Team Bush has delayed the start of running any advertising until a single Democrat is selected.
MORE
"We expect it to be a hard-fought, close election in a country narrowly divided," Karl Rove tells the TIMES. "When a Democratic nominee is finally selected, our expectation is that it could be a close and hard-fought race."
Like the Democrats, the Bush campaign is convinced that the election of 2004 could once again turn on a relative handful of votes in key states.
Developing...
True, but bile and hatred are a powerful combination. Evil must be fought and chickens should never be counted before they hatch.
"Nattering nabobs of negativism"?
He's being to kind in describing the Dem Clowns
This is all that the Left has ever been about.
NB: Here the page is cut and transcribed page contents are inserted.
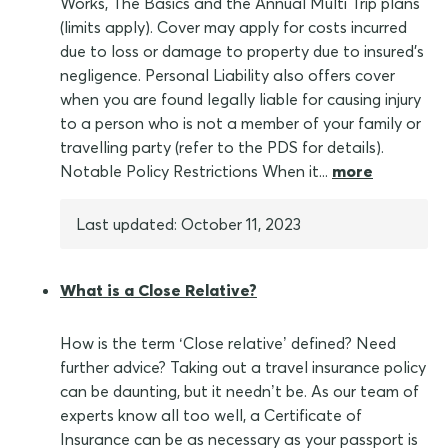
Works, The Basics and the Annual Multi Trip plans
(limits apply). Cover may apply for costs incurred
due to loss or damage to property due to insured's
negligence. Personal Liability also offers cover
when you are found legally liable for causing injury
to a person who is not a member of your family or
travelling party (refer to the PDS for details).
Notable Policy Restrictions When it...
more
Last updated: October 11, 2023
What is a Close Relative?
How is the term ‘Close relative’ defined? Need
further advice? Taking out a travel insurance policy
can be daunting, but it needn’t be. As our team of
experts know all too well, a Certificate of
Insurance can be as necessary as your passport is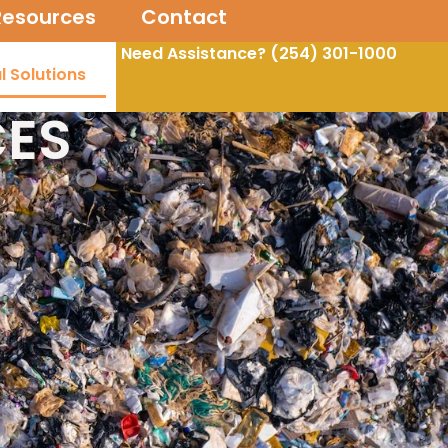
Resources
Contact
Need Assistance? (254)
301-1000
l Solutions
CES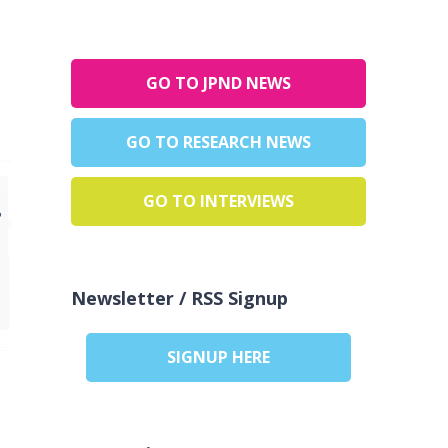
GO TO JPND NEWS
GO TO RESEARCH NEWS
GO TO INTERVIEWS
Newsletter / RSS Signup
SIGNUP HERE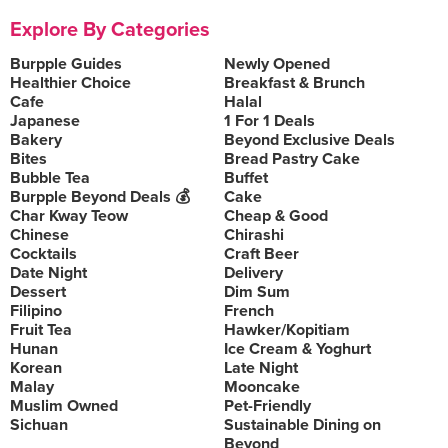
Explore By Categories
Burpple Guides
Newly Opened
Healthier Choice
Breakfast & Brunch
Cafe
Halal
Japanese
1 For 1 Deals
Bakery
Beyond Exclusive Deals
Bites
Bread Pastry Cake
Bubble Tea
Buffet
Burpple Beyond Deals 💰
Cake
Char Kway Teow
Cheap & Good
Chinese
Chirashi
Cocktails
Craft Beer
Date Night
Delivery
Dessert
Dim Sum
Filipino
French
Fruit Tea
Hawker/Kopitiam
Hunan
Ice Cream & Yoghurt
Korean
Late Night
Malay
Mooncake
Muslim Owned
Pet-Friendly
Sichuan
Sustainable Dining on
Beyond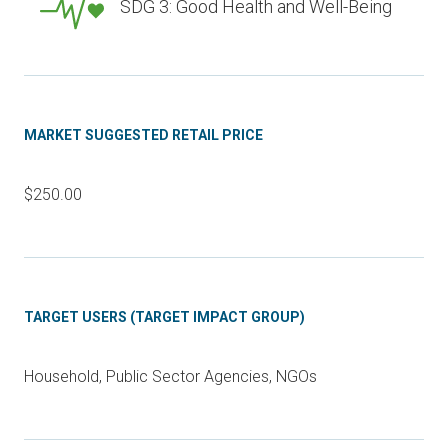
SDG 3: Good Health and Well-Being
MARKET SUGGESTED RETAIL PRICE
$250.00
TARGET USERS (TARGET IMPACT GROUP)
Household, Public Sector Agencies, NGOs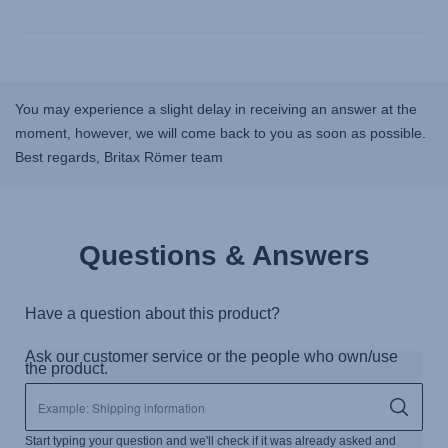
You may experience a slight delay in receiving an answer at the
moment, however, we will come back to you as soon as possible.
Best regards, Britax Römer team
Questions & Answers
It's just more obvious now as alternative media is breaking down their illusion.
Bush '04 Readying for One Democrat, Not 10WASHINGTON, Sept. 28 President Bush's political advisers have set in motion an aggressive re-election machine, building a national network of get-out-the-vote workers and amassing a pile of cash for a blanket advertising campaign expected to begin around the time Democrats settle on their candidate early next year, party officials said.
Mr. Bush's senior advisers, in interviews last week, repeatedly described the Democratic field as unusually weak and divided, providing an important if temporary cushion for Mr. Bush.
Still, they said the recent sharp drop in the president's approval ratings, the continued loss of jobs in the economy and the problems plaguing the American occupation of Iraq only made the political outlook more uncertain in an election that they have long thought could be as tightly contested as the one in 2000.
"We expect it to be a hard-fought, close election in a country narrowly divided," said Karl Rove, Mr. Bush's senior adviser. "When a Democratic nominee is finally selected, our expectation is that it could be a close and hard-fought race."
The decision to delay the start of advertising until about the time the Democrats settle on a nominee is a rejection of what had been a central element of President Bill Clinton's re-election campaign. Mr. Clinton began advertising 16 months before Election Day, in an effort to define the election before the Republicans chose an opponent.
Republicans said that would be a waste of money, given the battle taking place among the Democrats. Instead, aides to Mr. Bush said, their campaign would begin spending when a Democratic nominee starts to emerge from the primary battle, probably battered and very likely almost broke.
[end snip-- click link for entire article]
This may seem like a shameless plug...but, it is important nonetheless, that given this fact, we don't have someone like this overseeing the votes being tabulated in any state. In 2000 we learned that we can't afford to not pay attention to state races like this as it was shown they can affect the entire nation--and having someone with integrity in that office is important.
Why change? It has worked for them in the last 10 years.
Except for losing control of Congress, the Senate, and the Presidency.
Personally, I kinda' like their approach!
Ah, nostalgia! I luv to read the news from 1991, it makes me feel 14 years younger!
"Piece of cake Sir - Cuomo's chickened out, so it's just Tsongas, Kerrey, Harkin, Jerry Brown...and that guy, forget the name, from Arkansas or some such place".